Penelitian di Jepang pada 2004 menemukan nyamuk lebih sering mengisap darah individu bergolongan darah O dibandingkan golongan darah lainnya. Upik menjelaskan, karena orang yang bergolongan darah O mempunyai senyawa-senyawa volatil yang lebih banyak dibandingkan orang yang bergolongan darah A. Misalnya, menghasilkan asam laktat atau karbon dioksida (CO2) lebih banyak, sehingga lebih mudah dideteksi oleh nyamuk.
“Tapi semua orang tetap berpotensi digigit nyamuk. Siapa pun bisa dihisap darahnya, hanya saja ada kecenderungan golongan darah O lebih disukai,” kata Upik dalam IPB Podcast yang tayang di kanal YouTube IPB TV, 18 Juni 2026.
Selain golongan darah O, warna pakaian juga memengaruhi ketertarikan nyamuk.
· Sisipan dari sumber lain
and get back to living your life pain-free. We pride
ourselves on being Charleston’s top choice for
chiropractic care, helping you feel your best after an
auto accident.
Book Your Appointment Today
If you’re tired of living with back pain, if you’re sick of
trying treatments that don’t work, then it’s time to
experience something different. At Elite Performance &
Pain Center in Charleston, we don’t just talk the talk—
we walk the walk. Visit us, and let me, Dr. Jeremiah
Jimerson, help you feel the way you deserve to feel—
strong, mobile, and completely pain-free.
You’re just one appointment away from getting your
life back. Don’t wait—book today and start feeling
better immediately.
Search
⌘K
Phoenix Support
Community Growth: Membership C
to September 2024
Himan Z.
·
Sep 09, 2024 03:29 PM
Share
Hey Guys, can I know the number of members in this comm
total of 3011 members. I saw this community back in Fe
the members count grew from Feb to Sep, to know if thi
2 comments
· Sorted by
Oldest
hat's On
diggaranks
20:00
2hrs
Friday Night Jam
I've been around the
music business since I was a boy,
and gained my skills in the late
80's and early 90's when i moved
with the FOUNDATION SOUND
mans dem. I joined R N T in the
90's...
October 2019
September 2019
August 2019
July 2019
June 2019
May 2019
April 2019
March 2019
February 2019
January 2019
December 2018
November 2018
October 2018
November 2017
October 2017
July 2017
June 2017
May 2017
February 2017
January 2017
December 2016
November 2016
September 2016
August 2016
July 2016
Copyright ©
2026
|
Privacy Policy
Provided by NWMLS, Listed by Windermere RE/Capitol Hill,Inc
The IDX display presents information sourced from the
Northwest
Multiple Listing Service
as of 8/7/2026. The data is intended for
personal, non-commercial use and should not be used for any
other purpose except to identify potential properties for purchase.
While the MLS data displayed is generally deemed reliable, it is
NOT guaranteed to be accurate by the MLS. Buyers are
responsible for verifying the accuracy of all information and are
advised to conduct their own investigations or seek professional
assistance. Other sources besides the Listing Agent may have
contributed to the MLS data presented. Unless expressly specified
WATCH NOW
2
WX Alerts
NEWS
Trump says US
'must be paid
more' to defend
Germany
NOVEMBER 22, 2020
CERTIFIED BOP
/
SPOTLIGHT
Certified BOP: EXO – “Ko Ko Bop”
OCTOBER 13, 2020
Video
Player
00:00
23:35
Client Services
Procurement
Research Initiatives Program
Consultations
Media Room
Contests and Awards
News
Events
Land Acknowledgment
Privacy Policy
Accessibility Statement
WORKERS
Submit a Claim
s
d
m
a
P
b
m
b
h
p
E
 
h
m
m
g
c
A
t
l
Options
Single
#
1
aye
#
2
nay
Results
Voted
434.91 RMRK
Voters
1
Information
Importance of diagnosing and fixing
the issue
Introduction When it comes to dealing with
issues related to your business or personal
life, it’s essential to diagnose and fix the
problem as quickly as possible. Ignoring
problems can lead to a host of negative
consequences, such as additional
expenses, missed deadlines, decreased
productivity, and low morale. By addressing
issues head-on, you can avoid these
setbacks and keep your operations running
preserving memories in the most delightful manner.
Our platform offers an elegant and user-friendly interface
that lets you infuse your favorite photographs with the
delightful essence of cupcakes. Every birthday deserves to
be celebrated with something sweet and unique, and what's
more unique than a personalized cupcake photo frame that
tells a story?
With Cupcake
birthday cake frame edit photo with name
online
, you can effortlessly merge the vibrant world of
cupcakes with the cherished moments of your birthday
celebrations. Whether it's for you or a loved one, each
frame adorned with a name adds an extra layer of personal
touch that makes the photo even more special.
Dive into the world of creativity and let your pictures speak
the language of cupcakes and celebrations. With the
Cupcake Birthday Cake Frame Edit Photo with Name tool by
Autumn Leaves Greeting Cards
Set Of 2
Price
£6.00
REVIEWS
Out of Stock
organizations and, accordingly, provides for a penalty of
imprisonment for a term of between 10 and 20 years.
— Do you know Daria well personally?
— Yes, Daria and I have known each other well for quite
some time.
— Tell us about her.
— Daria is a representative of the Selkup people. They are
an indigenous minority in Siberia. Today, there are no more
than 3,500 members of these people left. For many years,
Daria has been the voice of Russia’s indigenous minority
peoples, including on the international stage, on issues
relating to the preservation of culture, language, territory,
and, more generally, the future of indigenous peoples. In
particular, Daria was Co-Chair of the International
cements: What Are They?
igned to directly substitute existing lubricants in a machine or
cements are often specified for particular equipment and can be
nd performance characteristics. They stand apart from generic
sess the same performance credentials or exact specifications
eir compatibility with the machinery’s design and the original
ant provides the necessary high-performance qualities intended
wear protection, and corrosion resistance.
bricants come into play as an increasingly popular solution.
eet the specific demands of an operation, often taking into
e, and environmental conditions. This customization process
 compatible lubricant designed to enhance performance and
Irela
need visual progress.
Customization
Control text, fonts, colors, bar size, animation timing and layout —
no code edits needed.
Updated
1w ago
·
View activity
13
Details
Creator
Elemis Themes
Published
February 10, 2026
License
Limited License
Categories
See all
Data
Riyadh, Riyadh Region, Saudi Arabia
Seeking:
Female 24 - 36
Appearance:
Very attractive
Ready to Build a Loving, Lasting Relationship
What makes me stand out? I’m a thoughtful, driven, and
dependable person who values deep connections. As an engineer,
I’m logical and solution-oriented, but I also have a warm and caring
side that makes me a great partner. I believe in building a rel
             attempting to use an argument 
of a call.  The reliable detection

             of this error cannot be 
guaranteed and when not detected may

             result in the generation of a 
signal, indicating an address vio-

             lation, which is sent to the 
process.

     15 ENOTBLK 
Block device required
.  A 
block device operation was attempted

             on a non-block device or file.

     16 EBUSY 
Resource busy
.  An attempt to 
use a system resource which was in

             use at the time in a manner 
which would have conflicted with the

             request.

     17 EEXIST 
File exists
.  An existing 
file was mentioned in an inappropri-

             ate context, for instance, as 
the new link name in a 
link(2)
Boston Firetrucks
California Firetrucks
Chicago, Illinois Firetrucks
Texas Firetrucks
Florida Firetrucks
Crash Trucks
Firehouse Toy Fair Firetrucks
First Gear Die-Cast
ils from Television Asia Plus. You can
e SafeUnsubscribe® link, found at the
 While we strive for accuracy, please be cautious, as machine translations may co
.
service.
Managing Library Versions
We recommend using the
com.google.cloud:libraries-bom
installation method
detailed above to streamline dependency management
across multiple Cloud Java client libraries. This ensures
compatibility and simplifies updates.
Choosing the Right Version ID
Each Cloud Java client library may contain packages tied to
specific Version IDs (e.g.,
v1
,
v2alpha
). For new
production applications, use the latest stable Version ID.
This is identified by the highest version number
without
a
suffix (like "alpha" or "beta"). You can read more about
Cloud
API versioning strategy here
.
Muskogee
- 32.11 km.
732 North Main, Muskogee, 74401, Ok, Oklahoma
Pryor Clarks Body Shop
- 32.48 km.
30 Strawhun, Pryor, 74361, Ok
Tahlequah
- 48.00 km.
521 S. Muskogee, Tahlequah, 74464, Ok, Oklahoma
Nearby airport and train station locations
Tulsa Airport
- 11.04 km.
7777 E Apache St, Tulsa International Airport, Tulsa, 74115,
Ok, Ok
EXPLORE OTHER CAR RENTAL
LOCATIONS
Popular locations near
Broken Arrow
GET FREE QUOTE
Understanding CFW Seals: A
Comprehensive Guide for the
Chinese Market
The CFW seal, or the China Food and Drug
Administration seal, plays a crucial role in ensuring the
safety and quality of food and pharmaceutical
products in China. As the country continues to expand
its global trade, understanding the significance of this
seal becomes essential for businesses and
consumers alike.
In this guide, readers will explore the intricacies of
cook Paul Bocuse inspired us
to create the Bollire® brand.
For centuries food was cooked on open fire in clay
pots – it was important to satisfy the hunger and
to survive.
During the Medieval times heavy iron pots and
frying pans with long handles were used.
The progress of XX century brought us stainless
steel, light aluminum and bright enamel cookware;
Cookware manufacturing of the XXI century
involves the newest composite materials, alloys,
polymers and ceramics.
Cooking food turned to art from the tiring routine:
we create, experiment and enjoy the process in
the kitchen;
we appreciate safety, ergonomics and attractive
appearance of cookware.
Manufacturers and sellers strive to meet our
Menurut Upik, pakaian berwarna gelap cenderung menyerap panas sehingga membuat tubuh lebih hangat dan menarik bagi nyamuk.
“Nyamuk menyukai kondisi hangat dan lembap. Orang yang menggunakan pakaian gelap lebih sering didatangi nyamuk,” kata dia.
Ia juga menepis mitos bahwa nyamuk dapat menularkan HIV/AIDS. Meskipun nyamuk dapat mengisap darah penderita HIV, virus tersebut tidak berkembang di dalam tubuh nyamuk dan akan mati dalam waktu singkat sehingga tidak dapat ditularkan kembali kepada manusia.